_Instructions to follow_. Recreate the entire listing that appears below, exactly.

━━━━━━━━━━

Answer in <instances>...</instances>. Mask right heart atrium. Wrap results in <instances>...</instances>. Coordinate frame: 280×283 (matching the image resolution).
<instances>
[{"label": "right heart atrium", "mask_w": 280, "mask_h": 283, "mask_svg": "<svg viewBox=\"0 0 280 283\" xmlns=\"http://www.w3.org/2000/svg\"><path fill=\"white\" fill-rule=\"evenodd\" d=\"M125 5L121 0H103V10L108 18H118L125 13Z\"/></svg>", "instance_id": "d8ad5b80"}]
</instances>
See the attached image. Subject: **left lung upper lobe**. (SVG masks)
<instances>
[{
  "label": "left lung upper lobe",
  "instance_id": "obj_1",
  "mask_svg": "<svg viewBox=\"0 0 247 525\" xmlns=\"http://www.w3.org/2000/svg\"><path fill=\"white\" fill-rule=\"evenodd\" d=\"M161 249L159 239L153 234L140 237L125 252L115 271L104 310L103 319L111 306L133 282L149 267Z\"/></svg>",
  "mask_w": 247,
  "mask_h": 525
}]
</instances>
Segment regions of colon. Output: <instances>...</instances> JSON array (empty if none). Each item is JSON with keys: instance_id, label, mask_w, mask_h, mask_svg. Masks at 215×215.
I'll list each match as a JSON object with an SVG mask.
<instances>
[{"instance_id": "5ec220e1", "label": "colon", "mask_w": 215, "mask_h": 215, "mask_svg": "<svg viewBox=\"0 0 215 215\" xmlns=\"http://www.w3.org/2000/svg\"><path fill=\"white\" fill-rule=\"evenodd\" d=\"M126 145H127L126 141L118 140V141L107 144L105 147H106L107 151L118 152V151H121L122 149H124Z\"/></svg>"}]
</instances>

━━━━━━━━━━

_Written answer_.
Answer in <instances>...</instances>. Mask right heart atrium. Wrap results in <instances>...</instances>. Coordinate frame: 280×283 (matching the image resolution).
<instances>
[{"label": "right heart atrium", "mask_w": 280, "mask_h": 283, "mask_svg": "<svg viewBox=\"0 0 280 283\" xmlns=\"http://www.w3.org/2000/svg\"><path fill=\"white\" fill-rule=\"evenodd\" d=\"M125 5L121 0H103V10L108 18H118L125 13Z\"/></svg>", "instance_id": "d8ad5b80"}]
</instances>
See the attached image. Subject: **left lung upper lobe**. (SVG masks)
<instances>
[{
  "label": "left lung upper lobe",
  "instance_id": "obj_1",
  "mask_svg": "<svg viewBox=\"0 0 247 525\" xmlns=\"http://www.w3.org/2000/svg\"><path fill=\"white\" fill-rule=\"evenodd\" d=\"M161 249L159 239L153 234L140 237L125 252L115 271L104 310L103 319L111 306L133 282L149 267Z\"/></svg>",
  "mask_w": 247,
  "mask_h": 525
}]
</instances>
Segment regions of colon. Output: <instances>...</instances> JSON array (empty if none). Each item is JSON with keys: instance_id, label, mask_w, mask_h, mask_svg. Masks at 215×215.
I'll list each match as a JSON object with an SVG mask.
<instances>
[{"instance_id": "5ec220e1", "label": "colon", "mask_w": 215, "mask_h": 215, "mask_svg": "<svg viewBox=\"0 0 215 215\" xmlns=\"http://www.w3.org/2000/svg\"><path fill=\"white\" fill-rule=\"evenodd\" d=\"M126 145H127L126 141L118 140V141L107 144L105 147H106L107 151L118 152V151H121L122 149H124Z\"/></svg>"}]
</instances>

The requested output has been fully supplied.